According to the New England Cable Network (NECN), the sign, which the church displayed for only a 24-hour period, prompted a major backlash from homosexual activists and their supporters. Steve Guillotte, director of pastoral services at Saint Francis Xavier, “said the church has received a number of menacing, obscenity laced phone calls, including one threatening to burn the church down,” reported NECN. “A sign describing the church’s message as ‘hate’ was nailed to the church’s fence, while additional hostile signs were laid against the fence with rainbow balloons attached to it.” Guillotte explained that “I didn’t calculate reaction into it because, to be honest with you, we’re a Catholic institution and our responsibility is to speak out on behalf of Christ.”

NECN reported that reaction by pro-homosexual individuals and groups “ranged from quiet protest to an expletive-laced voicemail message saying the church should be burned. Vanessa Raymond, a Facebook user who has posted heavily on this issue, said she left a counter-sign at the parish that everyone is welcome in this community. Meanwhile, three signs of a very different tone were found Wednesday on church property. Among other things they tell the reader to ‘Pray for Death’ and make a sexually derogatory reference to the Virgin Mary.”

One sign declared, “You may not be welcome in this church, but all people are welcome in this community. Spread love not hate.” Another woman told the local NBC news affiliate: “I worry that young people who might be struggling to come out see [the church’s sign] and are really negatively affected by that.... I was shocked. I felt like it was the 1940s and we were discriminating based on race and it just absolutely was appalling.”

The church’s pastor, Father Gerard O’Connor, found it puzzling that supporters of homosexuality would react so vehemently to his parish’s exercise of free speech. “I thought we had freedom of religion, freedom of speech,” he said. “Show your point of view. But why couldn’t we?” He also disputed the notion that the sign expressed hatred, as some homosexual activists had charged. “It was never meant to be hateful,” he said. “It was never meant to cause harm to people. Just a statement. Six words. We thought we’d get across our point of view in sort of a pithy way.”

O’Connor pointed out that the Catholic Church has “always said marriage is ... a sacrament between a man and a woman…. It doesn’t mean we hate you because of your sexuality.... But apparently we’re hated now because we have that view.” He added that “we think we have the right to express our difference of opinion in freedom without the backlash of hatred.”

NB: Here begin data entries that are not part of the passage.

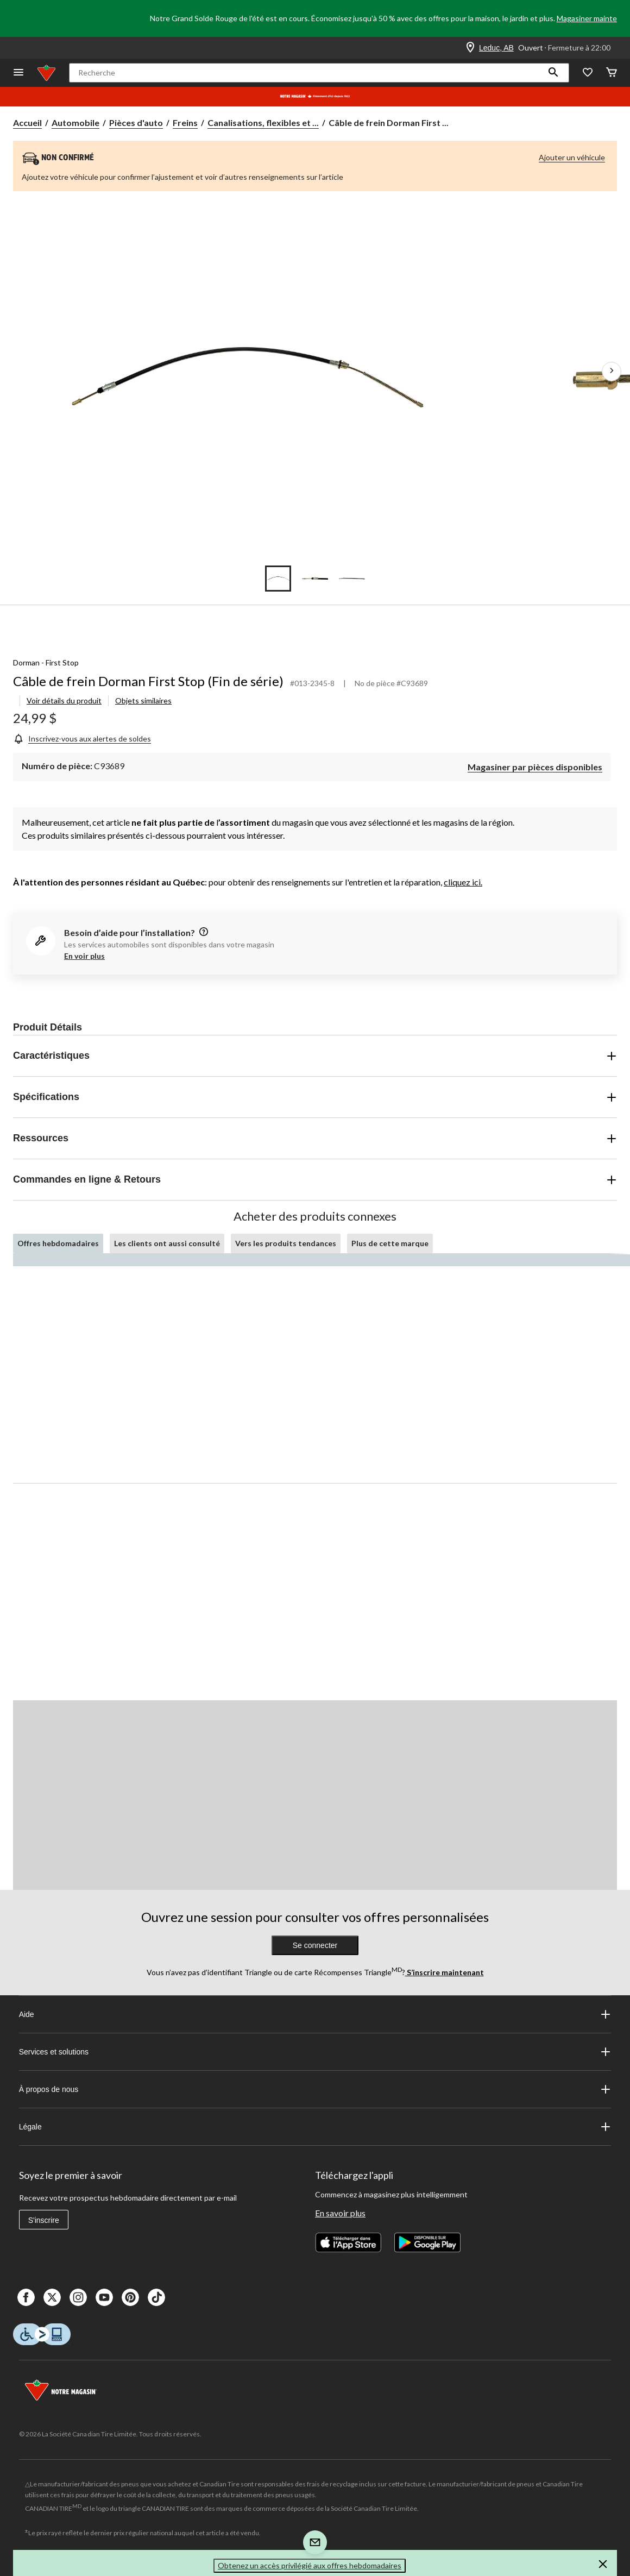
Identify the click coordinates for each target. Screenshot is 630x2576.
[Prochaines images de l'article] (611, 371)
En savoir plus (340, 2213)
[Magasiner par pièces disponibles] (535, 765)
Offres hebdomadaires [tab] (58, 1243)
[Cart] (611, 73)
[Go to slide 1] (278, 579)
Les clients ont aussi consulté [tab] (167, 1243)
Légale (315, 2126)
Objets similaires (143, 700)
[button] (553, 72)
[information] (202, 932)
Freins (185, 122)
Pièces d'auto (136, 122)
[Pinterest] (130, 2297)
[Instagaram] (78, 2297)
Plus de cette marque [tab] (390, 1243)
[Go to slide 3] (352, 579)
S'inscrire (43, 2220)
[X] (52, 2297)
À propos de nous (315, 2089)
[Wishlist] (587, 73)
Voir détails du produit (64, 700)
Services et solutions (315, 2051)
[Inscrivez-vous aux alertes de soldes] (82, 738)
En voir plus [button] (84, 955)
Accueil (27, 122)
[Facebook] (26, 2297)
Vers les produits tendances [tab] (285, 1243)
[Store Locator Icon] (470, 48)
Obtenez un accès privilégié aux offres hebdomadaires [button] (309, 2565)
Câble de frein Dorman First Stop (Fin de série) (148, 681)
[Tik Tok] (156, 2297)
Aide (315, 2014)
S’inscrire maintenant (444, 1972)
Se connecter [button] (315, 1945)
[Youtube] (104, 2297)
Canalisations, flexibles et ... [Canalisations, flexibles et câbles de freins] (263, 122)
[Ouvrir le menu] (18, 73)
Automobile (75, 122)
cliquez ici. (463, 882)
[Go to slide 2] (315, 579)
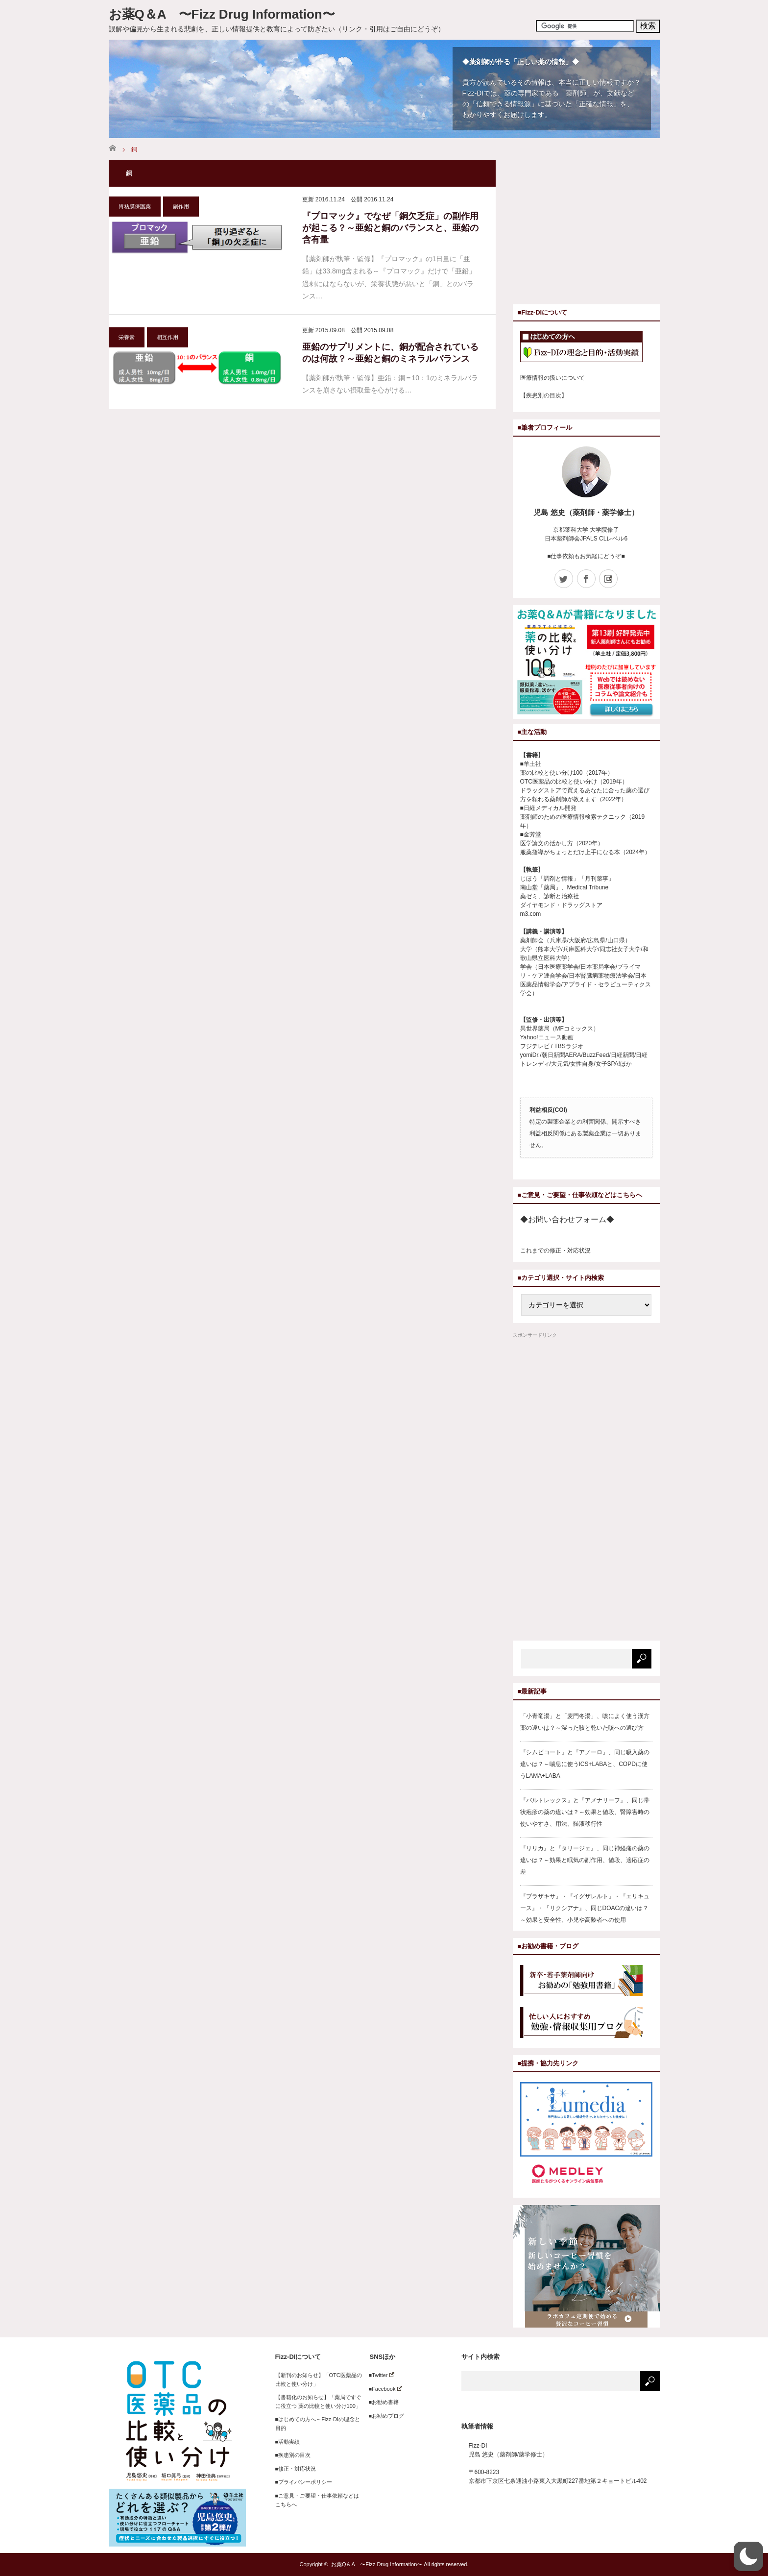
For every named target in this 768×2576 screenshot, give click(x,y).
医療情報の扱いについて (552, 377)
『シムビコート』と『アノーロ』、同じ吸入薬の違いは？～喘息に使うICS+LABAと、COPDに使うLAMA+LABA (584, 1764)
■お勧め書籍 (381, 2402)
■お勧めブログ (384, 2416)
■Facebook (382, 2389)
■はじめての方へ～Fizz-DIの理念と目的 (317, 2423)
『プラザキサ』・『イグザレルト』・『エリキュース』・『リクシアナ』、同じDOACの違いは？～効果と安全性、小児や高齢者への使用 (584, 1908)
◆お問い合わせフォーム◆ (567, 1219)
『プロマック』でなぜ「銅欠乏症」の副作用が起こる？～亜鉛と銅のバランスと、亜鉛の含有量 (390, 228)
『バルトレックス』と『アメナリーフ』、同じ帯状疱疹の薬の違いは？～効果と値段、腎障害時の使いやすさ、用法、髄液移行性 (584, 1812)
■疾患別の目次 (293, 2455)
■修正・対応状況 (295, 2469)
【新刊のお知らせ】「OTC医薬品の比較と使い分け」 (318, 2379)
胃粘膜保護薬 (135, 206)
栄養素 (127, 337)
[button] (748, 2556)
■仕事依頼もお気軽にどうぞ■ (586, 556)
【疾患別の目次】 (543, 395)
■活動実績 (287, 2442)
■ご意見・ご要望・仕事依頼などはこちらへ (317, 2500)
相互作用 (167, 337)
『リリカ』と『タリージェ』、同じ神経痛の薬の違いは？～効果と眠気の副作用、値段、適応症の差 (584, 1860)
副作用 (181, 206)
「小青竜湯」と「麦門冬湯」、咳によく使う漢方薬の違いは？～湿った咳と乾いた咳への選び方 (584, 1722)
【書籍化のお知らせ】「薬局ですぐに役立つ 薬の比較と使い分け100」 (318, 2401)
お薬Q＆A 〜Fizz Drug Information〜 (222, 14)
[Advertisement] (595, 228)
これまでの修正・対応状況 (555, 1250)
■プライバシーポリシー (304, 2482)
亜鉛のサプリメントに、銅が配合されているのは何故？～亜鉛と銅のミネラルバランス (390, 353)
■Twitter (378, 2375)
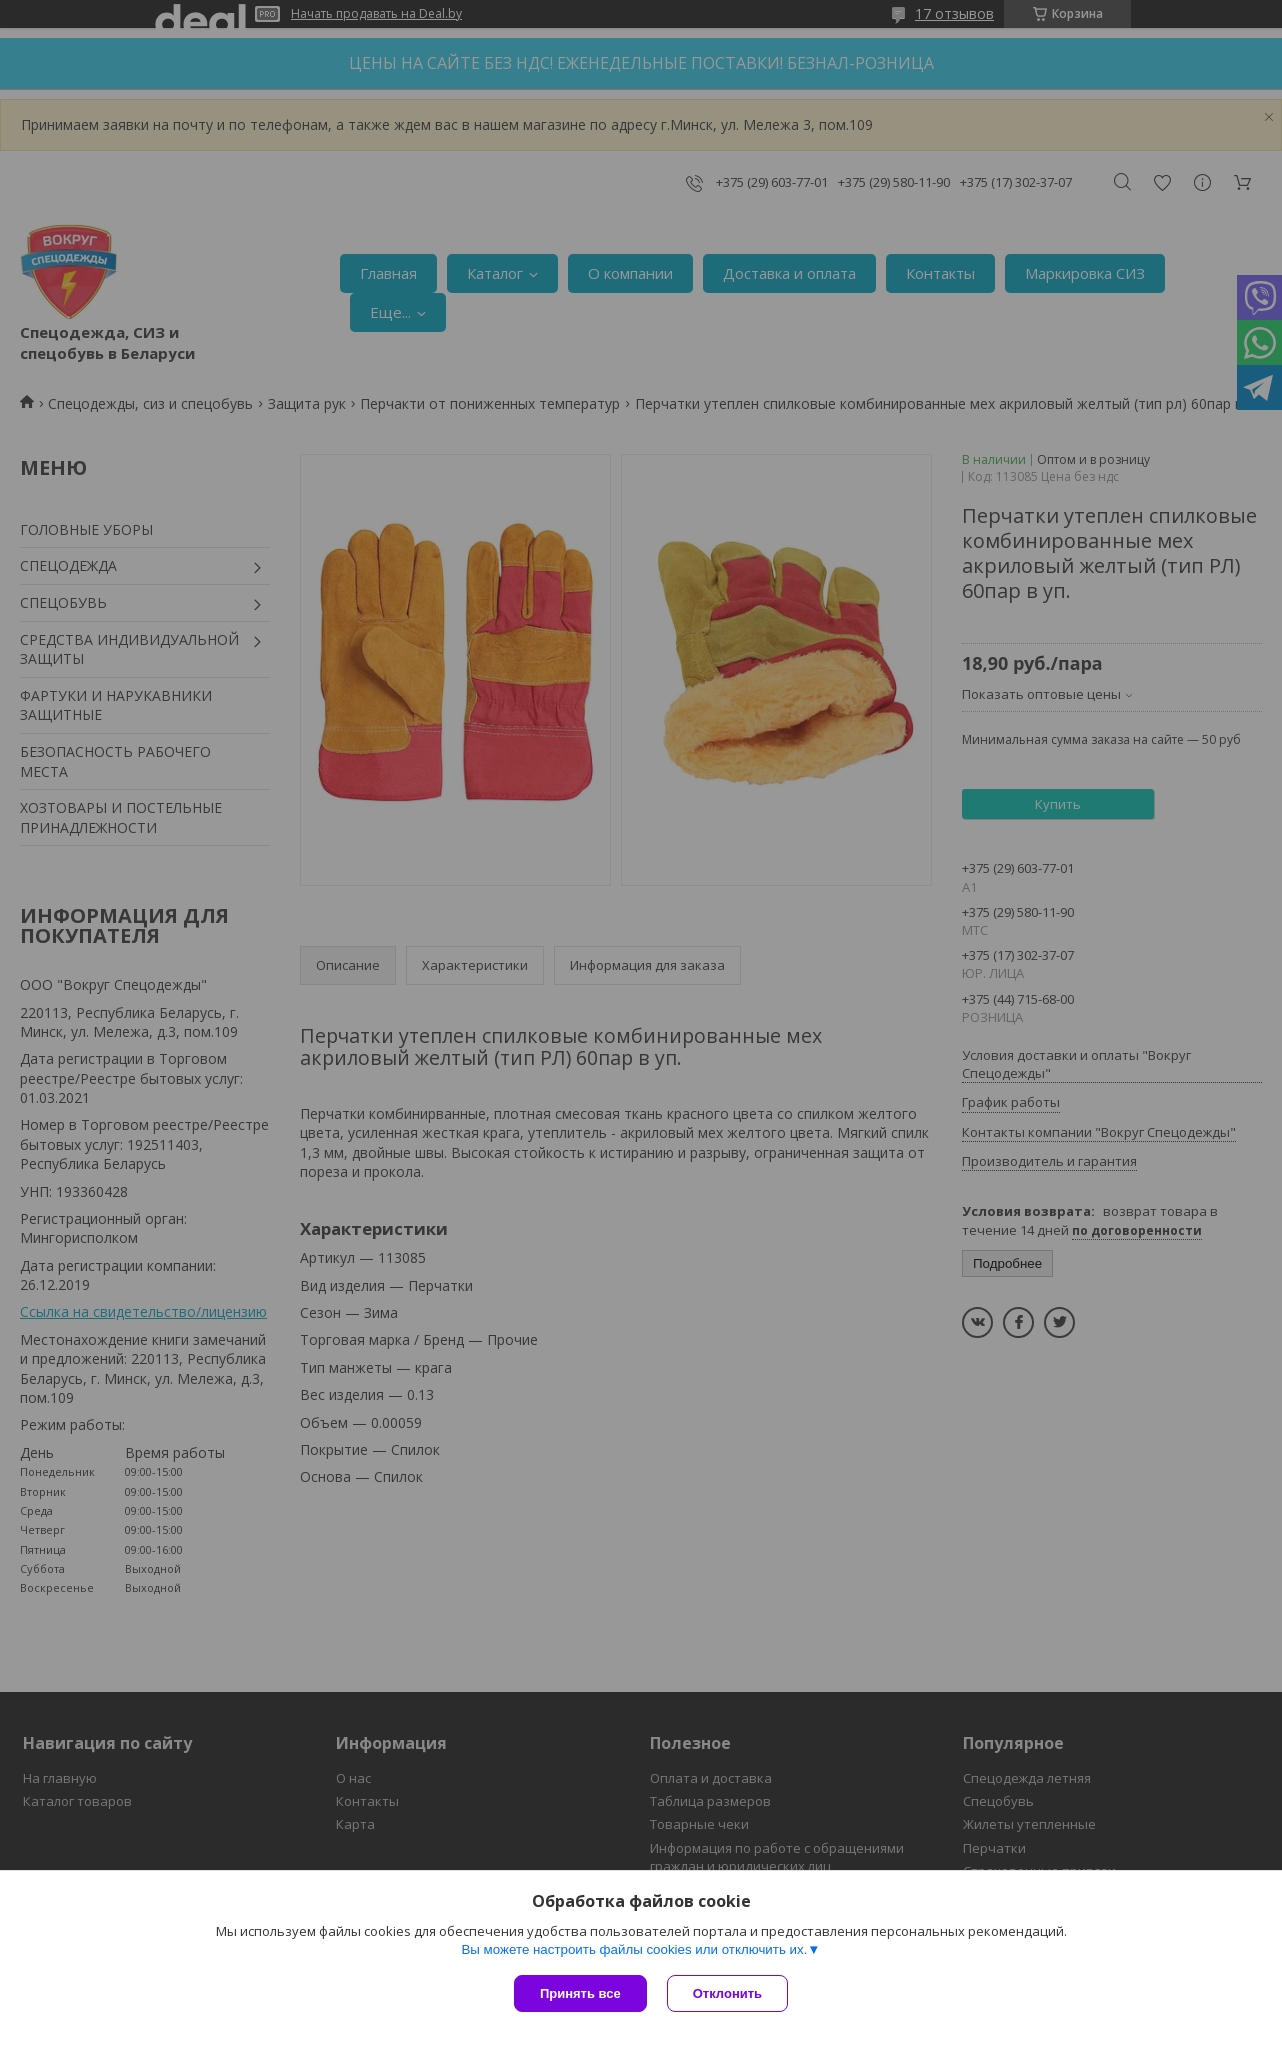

The Catholic Action League, a Massachusetts-based pro-family Christian group, said that the backlash against the church showed the over-the-top arrogance of those pushing the homosexual agenda. “It should be obvious to any fair-minded observer that homosexual activists have no understanding of the First Amendment, and have nothing but contempt for the religious freedom rights and moral sensibilities of Roman Catholics,” said Catholic Action League spokesman C. J. Doyle. “These threats and protests are clearly intended to intimidate Catholics into silence on the issue of same sex marriage.”

Doyle noted that the attack against St. Francis Xavier Church shows that the traditional understanding of marriage, “which for millenia was believed always and everywhere by everyone, is now demonized as hatred and bigotry.” He added that “something unheard of in the history of the planet — the idea that two persons of the same gender could contract marriage — is now treated as beyond criticism. The punitive, illiberal, and authoritarian character of the homosexual movement in this country is becoming increasingly evident.”

He warned that standing for traditional values was becoming unsafe, and called on local authorities to investigate the threats of violence against the parish’s pastors and members. “At a time when homosexual pride parades monopolize public thoroughfares with police protection, it is now unsafe to post a message upholding traditional morality on private property,” warned Doyle. “This event tells us all we need to know about the totalitarian instincts of organized homosexualism in America. What began as a so-called ‘gay rights’ movement, has become a neo-fascist enterprise dedicated to suppressing, harassing, censoring, silencing, and punishing anyone supportive of biblical morality. Attorney General Martha Coakley and Bristol County District Attorney C. Samuel Sutter should investigate the threats against Saint Francis Xavier Parish for possible prosecution as hate crimes.”